We have a centre for learning, arts and community in the crypt of my church, called InSpire . It was opened by the Archbishop of Canterbury five years ago this weekend, and every year we hold a lantern procession to celebrate our birthday. This year's was last Friday - Hallowe'en. It was lead by drummers from a project run by and for people with mental health problems. Following them, as darkness fell, was a long line of lanterns, glowing in the dusk. A six foot long shark, light flickering out of its open mouth. A star. Another star. A batch of Chinese lanterns held high on bamboo poles. A moon, held high by a ten-year old kid who had spent the last three weeks making it. Flowers, another fish, a space rocket. All constructed carefully by people of all ages, tissue paper stretched across willow and varnished, carried by mums and grans and kids and dads. African and English, Turkish and Canadian. Taxi drivers, unemployed people, classroom assistants, healthworkers.
We walked slowly from InSpire along the streets on to the Aylesbury, between Missenden and Latimer blocks, stopping in the new kids play area to pick up more from the Aylesbury Youth Project, and back through the Octavia Hill Estate into the garden by the churchyard. By the time we reached the garden complete darkness had fallen. The procession climbed the mound in the centre. From the gates of the church I watched the massed lanterns lifted high in the night, surrounded by the lights of the Portland Street tower blocks and accompanied by the drums. On the eve of All Saints, I thought to myself how appropriate it is that a project that grew out of the church should be trying to bring light in the darkness of the city around it.
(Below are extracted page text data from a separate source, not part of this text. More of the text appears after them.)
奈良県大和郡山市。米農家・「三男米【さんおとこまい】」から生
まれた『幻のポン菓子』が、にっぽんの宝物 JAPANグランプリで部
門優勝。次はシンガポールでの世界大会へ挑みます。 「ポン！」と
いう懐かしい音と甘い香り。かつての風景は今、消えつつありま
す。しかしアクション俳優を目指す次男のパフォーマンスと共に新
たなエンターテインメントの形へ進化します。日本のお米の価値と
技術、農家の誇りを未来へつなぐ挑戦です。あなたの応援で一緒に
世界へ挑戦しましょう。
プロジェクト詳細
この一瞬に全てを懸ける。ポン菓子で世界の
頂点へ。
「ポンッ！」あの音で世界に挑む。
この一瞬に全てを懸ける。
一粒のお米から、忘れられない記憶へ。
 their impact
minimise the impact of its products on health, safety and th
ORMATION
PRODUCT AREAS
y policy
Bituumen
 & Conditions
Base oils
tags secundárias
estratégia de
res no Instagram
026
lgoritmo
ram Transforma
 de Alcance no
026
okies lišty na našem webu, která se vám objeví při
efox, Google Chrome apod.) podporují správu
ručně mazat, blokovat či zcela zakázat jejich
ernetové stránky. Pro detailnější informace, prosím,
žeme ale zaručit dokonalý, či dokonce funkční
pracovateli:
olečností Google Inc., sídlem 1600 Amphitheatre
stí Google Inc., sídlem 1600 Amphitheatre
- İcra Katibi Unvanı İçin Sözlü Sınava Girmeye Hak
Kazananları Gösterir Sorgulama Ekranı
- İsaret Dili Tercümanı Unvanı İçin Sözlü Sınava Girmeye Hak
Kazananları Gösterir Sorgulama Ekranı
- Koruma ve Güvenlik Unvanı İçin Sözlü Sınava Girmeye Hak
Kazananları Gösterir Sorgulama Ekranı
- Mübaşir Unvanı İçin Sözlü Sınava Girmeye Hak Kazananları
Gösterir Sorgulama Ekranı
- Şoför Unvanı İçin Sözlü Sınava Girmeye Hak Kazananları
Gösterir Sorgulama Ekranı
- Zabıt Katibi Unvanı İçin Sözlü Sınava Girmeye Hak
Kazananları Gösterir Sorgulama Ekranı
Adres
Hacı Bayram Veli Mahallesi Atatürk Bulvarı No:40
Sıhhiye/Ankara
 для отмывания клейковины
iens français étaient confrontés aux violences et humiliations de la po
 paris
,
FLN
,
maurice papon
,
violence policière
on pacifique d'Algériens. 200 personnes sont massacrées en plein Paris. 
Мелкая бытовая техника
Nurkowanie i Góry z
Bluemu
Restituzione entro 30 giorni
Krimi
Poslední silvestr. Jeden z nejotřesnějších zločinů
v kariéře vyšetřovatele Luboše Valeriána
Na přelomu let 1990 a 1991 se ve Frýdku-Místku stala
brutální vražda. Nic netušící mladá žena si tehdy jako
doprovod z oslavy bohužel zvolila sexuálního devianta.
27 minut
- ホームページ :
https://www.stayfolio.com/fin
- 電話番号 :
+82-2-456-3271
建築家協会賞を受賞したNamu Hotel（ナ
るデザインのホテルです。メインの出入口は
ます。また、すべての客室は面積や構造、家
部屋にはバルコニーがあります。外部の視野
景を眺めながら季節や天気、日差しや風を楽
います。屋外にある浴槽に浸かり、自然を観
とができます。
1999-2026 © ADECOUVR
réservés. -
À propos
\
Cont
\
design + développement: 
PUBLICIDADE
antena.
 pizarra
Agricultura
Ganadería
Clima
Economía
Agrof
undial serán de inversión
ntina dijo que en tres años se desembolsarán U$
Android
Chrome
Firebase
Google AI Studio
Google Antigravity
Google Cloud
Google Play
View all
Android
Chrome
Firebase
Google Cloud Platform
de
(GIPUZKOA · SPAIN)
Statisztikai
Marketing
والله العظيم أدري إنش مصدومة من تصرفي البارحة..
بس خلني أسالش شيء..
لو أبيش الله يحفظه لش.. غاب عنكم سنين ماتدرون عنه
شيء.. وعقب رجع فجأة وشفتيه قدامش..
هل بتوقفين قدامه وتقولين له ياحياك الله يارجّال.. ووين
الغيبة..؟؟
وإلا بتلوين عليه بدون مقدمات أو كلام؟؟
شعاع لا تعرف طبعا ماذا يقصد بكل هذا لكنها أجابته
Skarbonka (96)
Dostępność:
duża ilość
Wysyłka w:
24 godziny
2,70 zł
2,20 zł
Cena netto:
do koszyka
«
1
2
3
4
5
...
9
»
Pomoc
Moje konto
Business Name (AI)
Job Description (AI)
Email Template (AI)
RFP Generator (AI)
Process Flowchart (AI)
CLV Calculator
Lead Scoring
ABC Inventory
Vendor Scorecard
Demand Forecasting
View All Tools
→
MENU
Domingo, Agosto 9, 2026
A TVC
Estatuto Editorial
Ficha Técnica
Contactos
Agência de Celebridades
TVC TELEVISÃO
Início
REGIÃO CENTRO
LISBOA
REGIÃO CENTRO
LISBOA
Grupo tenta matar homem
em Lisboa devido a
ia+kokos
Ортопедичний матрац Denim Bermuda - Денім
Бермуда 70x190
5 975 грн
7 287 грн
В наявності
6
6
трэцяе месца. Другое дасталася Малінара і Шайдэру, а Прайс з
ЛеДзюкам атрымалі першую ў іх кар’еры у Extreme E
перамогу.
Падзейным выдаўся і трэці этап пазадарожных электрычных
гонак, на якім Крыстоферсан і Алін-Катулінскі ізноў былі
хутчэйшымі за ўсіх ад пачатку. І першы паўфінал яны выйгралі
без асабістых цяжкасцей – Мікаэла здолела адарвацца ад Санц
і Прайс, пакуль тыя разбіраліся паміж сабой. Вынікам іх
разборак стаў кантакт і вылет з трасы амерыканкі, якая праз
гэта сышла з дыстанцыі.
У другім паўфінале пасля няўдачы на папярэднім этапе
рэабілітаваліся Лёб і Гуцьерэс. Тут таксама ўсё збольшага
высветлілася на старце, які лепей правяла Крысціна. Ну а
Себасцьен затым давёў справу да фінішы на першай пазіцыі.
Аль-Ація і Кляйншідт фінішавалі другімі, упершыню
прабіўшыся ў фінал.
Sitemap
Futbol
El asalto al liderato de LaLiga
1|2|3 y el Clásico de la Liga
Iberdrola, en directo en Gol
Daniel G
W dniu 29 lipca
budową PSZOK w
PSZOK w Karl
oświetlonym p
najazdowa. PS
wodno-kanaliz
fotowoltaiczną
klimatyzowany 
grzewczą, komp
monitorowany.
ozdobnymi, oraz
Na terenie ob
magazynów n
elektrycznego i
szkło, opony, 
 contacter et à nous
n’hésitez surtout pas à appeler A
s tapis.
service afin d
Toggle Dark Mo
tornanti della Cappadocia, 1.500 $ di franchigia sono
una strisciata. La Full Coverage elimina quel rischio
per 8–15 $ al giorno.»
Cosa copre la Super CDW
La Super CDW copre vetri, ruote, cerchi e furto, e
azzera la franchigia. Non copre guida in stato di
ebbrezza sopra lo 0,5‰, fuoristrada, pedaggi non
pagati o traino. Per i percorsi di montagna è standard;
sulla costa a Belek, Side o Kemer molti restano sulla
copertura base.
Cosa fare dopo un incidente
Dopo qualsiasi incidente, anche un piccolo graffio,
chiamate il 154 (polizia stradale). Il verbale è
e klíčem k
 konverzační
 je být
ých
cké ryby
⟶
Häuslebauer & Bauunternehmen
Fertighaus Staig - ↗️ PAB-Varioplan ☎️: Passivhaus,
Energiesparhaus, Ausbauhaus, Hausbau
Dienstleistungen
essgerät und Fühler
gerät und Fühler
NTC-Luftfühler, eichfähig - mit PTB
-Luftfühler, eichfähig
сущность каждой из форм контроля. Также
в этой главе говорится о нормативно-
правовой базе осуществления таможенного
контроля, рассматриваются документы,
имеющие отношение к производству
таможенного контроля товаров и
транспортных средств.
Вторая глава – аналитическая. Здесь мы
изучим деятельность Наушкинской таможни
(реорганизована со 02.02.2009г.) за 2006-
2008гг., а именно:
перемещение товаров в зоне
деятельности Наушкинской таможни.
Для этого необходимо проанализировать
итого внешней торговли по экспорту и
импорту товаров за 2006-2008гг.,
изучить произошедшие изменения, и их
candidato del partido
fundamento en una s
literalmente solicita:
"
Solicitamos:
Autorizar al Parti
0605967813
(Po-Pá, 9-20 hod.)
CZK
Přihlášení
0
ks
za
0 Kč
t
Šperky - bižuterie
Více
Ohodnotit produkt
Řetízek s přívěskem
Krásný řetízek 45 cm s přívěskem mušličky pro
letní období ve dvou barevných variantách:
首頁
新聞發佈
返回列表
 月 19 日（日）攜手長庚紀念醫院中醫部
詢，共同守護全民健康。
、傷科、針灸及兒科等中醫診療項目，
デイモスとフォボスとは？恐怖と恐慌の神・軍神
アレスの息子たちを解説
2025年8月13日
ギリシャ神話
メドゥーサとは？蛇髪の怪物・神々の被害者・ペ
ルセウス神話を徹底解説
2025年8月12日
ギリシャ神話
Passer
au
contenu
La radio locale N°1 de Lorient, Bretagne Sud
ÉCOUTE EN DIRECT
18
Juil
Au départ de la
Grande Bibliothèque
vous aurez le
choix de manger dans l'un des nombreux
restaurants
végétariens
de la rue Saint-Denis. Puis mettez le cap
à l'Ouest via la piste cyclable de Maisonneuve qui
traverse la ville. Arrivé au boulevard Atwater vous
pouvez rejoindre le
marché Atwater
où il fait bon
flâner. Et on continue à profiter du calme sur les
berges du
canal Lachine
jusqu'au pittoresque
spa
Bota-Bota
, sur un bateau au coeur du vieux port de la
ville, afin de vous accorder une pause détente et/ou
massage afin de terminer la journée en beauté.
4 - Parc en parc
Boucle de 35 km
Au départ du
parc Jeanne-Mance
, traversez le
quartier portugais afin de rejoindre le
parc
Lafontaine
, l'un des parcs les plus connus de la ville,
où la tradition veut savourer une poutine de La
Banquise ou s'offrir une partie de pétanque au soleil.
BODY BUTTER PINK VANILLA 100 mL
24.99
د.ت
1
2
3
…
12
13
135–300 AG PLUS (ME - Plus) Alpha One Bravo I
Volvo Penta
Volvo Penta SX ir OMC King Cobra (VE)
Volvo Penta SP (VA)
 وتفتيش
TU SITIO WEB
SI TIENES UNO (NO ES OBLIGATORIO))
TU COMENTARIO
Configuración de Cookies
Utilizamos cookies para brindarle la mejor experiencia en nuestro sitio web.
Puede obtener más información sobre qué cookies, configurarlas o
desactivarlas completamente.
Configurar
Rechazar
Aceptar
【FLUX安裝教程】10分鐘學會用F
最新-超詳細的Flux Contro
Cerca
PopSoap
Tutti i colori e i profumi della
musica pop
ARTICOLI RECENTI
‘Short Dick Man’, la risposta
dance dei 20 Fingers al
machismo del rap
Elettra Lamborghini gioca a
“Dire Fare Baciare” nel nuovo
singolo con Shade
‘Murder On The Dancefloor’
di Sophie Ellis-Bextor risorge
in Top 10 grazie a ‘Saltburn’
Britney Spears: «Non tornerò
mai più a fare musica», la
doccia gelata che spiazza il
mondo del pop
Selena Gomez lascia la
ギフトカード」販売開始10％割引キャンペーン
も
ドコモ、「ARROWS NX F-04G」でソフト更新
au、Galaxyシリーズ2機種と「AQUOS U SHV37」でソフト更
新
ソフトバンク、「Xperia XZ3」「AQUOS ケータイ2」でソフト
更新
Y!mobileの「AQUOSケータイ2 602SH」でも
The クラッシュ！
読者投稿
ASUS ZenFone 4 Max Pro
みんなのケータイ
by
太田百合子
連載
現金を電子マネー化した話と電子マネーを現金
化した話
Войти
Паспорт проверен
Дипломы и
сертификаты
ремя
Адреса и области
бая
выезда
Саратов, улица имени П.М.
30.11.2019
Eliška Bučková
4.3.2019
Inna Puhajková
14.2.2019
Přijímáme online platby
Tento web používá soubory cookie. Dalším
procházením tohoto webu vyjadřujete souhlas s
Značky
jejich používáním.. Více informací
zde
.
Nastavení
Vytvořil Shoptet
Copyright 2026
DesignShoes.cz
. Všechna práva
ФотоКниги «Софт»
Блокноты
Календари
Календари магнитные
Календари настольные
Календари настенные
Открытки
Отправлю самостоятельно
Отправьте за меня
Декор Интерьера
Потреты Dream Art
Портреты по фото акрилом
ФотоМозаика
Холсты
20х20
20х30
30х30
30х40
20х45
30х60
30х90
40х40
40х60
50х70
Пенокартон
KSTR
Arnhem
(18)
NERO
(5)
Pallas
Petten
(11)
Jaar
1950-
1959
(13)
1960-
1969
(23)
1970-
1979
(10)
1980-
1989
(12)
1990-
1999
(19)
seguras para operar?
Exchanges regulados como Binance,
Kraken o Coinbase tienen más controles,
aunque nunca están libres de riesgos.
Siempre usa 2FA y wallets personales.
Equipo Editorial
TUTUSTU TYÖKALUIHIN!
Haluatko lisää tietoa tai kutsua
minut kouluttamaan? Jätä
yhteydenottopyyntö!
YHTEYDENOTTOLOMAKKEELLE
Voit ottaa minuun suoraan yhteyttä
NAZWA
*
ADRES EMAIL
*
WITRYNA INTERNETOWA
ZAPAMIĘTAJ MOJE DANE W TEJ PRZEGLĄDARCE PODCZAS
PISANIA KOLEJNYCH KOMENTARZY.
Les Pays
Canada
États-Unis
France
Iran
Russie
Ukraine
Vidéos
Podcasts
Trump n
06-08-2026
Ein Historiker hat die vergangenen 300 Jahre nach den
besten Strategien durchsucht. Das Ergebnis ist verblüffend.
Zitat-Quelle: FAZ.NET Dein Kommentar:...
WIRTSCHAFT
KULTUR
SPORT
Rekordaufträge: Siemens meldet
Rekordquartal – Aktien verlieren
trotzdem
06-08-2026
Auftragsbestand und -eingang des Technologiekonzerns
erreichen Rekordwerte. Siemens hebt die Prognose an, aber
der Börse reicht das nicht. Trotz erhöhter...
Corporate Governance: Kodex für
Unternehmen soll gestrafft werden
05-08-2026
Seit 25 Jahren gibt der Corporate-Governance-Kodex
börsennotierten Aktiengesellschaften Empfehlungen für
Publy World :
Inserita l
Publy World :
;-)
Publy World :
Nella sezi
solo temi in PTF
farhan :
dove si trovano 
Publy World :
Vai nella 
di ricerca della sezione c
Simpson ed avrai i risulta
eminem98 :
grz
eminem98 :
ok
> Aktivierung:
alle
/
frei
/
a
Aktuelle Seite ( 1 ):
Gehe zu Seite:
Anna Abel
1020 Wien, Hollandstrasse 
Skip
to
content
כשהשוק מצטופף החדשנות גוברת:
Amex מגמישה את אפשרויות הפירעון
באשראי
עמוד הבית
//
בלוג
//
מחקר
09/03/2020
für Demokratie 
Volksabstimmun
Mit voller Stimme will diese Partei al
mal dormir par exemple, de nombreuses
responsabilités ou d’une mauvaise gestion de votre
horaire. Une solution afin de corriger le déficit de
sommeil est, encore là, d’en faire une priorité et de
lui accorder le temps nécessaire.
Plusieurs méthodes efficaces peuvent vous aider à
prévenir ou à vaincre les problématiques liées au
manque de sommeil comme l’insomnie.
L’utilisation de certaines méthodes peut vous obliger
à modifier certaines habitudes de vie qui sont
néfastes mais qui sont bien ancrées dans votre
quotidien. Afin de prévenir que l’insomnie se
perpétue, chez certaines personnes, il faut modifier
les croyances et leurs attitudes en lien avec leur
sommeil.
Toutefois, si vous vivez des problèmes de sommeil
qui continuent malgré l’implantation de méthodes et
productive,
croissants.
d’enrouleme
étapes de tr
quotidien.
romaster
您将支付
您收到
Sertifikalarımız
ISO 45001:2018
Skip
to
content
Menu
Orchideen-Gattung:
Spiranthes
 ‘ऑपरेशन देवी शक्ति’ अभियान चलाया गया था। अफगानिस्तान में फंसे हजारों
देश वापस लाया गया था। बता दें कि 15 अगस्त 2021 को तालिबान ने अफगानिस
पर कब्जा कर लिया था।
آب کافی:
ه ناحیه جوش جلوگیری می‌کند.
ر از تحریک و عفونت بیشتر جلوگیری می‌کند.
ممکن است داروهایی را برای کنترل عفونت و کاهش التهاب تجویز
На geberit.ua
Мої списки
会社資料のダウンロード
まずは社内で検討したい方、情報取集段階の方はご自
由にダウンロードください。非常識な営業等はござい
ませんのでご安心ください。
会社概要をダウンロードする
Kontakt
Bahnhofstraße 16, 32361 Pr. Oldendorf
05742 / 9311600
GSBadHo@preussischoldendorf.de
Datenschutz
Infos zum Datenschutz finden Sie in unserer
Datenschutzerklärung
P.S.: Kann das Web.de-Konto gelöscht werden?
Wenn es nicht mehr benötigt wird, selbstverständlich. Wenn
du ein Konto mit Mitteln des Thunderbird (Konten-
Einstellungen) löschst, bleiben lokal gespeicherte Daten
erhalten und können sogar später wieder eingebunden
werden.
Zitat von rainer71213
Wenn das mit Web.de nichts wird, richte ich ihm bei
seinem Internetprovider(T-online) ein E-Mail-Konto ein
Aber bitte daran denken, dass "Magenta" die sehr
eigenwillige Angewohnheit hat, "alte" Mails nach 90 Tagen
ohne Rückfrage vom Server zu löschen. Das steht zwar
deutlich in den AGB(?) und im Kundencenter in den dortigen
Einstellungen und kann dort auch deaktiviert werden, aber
I give thanks for the present and the past; for the challenge to the church and to all our institutions implicit in the message of All Saints Sunday; and for the ways in which each of us tries, in our own different ways, to live out the Gospel imperative of radical welcome and inspiration.
Almighty God, you have knit together your elect in one communion and fellowship in the mystical body of your SonChrist our Lord: Give us grace so to follow your blessed saintsin all virtuous and godly living, that we may come to those ineffable joys that you have prepared for those who truly love you; through Jesus Christ our Lord, who with you and the Holy Spirit lives and reigns, one God, in glory everlasting. Amen.